The other day I had a situation which provoked me. I’m guessing I’m not alone here and you too know something about provocation. I could go on and write about the encounter but it’s not necessary for you to know “the who” or “the why”, nor is it helpful. Irritating people just irritate me.  (There’s a brainy quote for you.) I settled into my thinking chair, put my ear buds on to shut out the noise and transformed my lugubriousness (someone owes me 10 dollars. I told you I would use it in a sentence) into an opportunity for reflection on being provoked.  What do I do when I’m provoked? Sometimes, I get flushed with chemicals and I provoke back and sometimes I don’t. I merely take the brunt of the provocateur, warranted or not. But it’s always my choice how to respond.  I remember the brilliant observation Viktor Frank made, “between stimulus and response there is a space.  In that space is our power to choose our response…” In the quiet time I realize I limit the definition of the word provoke to mean causing someone to become annoyed or angry. But that’s my conditioned and learned perspective.  Provoke can mean to call forth or challenge. Like it says in Hebrews 10:24.  Contemporary Turkish playwright, Mehmet Murat ildan writes, “Be a provocateur! Provoke people to think! Provoke sleepers to awake! Provoke slaves to revolt against their masters! Provoke everyone to gain control over their fates unchecked! Provoke the lonely to participate the crowds and provoke the crowds to visit the loneliness! Be a provocateur! Provoke people to cross the bridges so that they can see the other side!”
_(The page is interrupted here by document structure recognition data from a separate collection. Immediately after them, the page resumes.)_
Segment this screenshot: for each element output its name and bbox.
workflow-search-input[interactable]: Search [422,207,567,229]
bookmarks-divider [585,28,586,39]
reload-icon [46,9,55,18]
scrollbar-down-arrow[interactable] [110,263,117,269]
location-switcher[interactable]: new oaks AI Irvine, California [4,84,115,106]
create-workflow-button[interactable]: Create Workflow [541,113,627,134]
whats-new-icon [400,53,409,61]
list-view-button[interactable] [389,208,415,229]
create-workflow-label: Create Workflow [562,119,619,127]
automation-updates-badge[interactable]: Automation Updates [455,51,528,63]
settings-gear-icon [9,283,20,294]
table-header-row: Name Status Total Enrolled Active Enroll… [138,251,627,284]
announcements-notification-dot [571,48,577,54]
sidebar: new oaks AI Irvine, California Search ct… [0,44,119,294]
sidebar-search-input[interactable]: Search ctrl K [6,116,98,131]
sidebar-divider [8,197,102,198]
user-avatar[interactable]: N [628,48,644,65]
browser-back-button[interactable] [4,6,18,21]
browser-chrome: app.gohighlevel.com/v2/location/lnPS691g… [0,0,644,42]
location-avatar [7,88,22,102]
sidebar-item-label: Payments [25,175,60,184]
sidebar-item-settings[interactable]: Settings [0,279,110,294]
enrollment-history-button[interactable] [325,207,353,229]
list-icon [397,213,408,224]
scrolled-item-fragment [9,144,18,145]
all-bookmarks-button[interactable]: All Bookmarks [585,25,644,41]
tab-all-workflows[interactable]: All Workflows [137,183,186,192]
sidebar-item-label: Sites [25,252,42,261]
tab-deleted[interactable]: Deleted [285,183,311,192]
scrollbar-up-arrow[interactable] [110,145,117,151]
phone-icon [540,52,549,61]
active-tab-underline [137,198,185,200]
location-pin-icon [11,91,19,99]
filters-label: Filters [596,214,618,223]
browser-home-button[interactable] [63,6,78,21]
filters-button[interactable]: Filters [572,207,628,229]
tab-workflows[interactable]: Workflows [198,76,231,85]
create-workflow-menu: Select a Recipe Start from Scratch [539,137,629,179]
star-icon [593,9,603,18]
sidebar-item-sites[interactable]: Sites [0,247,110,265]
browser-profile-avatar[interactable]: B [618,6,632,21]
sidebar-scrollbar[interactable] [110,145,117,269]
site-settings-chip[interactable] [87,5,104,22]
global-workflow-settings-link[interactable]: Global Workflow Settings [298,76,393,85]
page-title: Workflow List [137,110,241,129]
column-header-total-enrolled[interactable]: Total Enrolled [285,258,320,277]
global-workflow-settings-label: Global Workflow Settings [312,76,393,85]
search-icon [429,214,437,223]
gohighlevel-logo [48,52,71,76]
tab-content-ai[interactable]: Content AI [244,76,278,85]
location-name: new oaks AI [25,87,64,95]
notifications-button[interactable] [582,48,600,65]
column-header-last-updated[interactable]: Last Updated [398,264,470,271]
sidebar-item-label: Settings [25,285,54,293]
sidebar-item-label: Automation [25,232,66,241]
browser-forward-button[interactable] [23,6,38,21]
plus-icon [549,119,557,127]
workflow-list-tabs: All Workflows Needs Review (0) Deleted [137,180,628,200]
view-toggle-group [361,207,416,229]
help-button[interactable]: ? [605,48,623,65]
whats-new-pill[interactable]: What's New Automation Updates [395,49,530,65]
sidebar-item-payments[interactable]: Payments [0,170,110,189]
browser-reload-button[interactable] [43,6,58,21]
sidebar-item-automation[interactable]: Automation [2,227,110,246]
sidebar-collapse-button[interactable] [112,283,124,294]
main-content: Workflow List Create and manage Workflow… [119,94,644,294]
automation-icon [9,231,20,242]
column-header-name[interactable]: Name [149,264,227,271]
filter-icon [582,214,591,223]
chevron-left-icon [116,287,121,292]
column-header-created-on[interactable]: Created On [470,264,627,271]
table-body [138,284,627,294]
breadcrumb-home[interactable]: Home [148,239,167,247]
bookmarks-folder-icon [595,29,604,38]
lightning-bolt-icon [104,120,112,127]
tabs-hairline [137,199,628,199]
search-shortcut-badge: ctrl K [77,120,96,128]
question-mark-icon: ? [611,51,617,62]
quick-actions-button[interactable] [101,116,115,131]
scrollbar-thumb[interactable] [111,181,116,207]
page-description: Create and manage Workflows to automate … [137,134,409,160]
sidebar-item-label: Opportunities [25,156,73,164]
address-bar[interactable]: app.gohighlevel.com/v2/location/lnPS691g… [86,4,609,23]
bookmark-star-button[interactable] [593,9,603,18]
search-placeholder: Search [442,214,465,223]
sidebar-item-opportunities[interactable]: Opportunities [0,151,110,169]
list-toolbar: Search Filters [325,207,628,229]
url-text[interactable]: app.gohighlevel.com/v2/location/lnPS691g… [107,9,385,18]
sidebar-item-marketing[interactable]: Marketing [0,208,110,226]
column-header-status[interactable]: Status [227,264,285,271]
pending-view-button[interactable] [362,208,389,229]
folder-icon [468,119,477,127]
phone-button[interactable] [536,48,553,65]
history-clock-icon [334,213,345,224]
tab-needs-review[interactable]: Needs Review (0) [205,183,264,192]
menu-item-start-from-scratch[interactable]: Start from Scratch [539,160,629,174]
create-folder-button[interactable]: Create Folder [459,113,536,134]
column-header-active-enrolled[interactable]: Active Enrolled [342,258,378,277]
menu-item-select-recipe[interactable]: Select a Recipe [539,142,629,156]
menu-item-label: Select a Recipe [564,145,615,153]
Scripture Reading: Hebrews 10:24
“And let us consider how to provoke one another to love and good deeds.”

Reflection Questions:
Who provokes you?
How do you handle being provoked?
How are you provoking others to love and good deeds?

Prayer: Holy God, let me provoke others in the right ways and for the right purposes – doing good deeds and sharing love with those I meet this day and those who share in my life. Amen.